• YOUR TASK:
Only lines with the word "πολιτών" are wanted; copy each of them from the listing below.
------------------------------------------------------------------------
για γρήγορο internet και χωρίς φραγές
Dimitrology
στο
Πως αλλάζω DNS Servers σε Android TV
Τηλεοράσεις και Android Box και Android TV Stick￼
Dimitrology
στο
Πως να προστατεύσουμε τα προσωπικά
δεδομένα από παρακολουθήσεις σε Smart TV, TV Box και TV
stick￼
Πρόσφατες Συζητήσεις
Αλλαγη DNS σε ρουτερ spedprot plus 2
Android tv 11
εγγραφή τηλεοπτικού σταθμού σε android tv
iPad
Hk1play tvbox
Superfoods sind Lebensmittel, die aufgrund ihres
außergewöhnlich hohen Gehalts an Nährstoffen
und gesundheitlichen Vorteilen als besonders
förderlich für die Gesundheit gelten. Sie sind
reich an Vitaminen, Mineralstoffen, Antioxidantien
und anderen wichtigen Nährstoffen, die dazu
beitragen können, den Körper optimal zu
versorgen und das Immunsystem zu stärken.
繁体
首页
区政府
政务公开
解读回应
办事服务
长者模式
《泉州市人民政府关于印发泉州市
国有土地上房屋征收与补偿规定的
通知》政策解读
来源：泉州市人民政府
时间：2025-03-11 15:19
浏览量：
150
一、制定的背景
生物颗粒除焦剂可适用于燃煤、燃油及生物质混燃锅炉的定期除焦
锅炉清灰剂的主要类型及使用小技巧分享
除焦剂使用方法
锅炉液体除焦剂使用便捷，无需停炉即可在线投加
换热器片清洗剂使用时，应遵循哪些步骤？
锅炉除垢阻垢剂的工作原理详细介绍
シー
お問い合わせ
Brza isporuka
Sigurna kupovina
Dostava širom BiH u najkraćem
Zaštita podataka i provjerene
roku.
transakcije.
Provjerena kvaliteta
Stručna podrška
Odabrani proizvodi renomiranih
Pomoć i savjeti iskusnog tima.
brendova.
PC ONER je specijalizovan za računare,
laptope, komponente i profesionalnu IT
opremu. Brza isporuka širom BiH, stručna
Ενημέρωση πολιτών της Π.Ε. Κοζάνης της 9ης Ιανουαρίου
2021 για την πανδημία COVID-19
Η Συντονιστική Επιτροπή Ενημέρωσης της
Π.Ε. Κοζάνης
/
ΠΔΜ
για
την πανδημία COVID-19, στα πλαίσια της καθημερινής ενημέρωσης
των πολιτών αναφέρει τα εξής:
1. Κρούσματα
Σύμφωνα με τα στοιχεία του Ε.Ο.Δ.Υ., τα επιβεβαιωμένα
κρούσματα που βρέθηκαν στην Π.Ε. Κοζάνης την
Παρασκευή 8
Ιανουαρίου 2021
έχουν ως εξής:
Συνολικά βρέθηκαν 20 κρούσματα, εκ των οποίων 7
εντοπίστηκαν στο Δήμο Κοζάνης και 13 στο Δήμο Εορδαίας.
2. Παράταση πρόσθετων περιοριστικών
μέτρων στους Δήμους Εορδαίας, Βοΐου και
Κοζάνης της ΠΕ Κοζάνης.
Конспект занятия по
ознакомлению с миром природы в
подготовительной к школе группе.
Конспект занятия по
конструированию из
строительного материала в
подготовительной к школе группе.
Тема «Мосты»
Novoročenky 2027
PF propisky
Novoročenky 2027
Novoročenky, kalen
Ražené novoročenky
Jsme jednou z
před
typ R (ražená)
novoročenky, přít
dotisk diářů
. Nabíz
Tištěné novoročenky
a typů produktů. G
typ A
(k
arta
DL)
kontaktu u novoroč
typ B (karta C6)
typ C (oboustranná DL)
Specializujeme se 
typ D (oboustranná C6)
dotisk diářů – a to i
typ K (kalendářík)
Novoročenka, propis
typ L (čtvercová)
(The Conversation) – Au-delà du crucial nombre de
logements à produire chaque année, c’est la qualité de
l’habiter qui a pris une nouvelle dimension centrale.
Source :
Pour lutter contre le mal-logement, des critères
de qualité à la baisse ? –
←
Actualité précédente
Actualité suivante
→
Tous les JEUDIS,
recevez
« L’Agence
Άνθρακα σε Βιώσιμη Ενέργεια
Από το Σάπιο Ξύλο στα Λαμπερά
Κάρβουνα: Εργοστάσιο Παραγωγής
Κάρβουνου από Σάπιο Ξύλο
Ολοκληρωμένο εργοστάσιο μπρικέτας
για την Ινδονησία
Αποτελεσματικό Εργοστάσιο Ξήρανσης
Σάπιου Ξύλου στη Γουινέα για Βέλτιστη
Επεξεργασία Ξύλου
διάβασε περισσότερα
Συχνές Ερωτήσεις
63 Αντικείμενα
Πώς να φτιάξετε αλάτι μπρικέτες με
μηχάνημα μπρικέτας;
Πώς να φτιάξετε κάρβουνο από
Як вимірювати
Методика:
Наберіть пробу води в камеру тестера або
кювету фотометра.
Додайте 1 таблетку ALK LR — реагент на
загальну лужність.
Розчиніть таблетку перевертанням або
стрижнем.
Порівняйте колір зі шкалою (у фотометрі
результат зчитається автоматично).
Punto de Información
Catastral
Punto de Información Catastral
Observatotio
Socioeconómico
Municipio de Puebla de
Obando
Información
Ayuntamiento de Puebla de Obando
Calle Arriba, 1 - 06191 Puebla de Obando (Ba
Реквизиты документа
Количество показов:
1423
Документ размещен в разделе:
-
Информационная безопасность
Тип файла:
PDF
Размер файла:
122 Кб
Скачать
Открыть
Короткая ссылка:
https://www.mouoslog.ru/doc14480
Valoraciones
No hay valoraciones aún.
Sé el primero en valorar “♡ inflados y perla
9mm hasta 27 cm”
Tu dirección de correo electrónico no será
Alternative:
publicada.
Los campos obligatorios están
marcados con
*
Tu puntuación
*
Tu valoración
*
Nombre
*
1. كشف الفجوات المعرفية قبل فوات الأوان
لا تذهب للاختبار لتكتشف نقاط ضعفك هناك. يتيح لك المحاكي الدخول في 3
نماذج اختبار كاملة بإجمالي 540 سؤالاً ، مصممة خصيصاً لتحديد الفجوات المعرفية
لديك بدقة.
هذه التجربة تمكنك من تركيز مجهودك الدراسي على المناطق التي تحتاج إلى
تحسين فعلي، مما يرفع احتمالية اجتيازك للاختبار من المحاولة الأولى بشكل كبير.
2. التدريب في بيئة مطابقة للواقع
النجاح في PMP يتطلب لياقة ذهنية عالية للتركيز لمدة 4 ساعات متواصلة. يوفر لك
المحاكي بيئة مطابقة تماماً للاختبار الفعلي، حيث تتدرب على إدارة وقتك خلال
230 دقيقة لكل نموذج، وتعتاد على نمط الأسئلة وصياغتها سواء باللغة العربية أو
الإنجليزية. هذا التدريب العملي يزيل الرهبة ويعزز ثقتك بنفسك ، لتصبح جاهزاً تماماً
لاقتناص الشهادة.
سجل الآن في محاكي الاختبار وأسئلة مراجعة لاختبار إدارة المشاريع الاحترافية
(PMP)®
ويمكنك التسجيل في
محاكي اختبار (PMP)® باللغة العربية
------------------------------------------------------------------------
• SOLUTION:
Ενημέρωση πολιτών της Π.Ε. Κοζάνης της 9ης Ιανουαρίου
των πολιτών αναφέρει τα εξής:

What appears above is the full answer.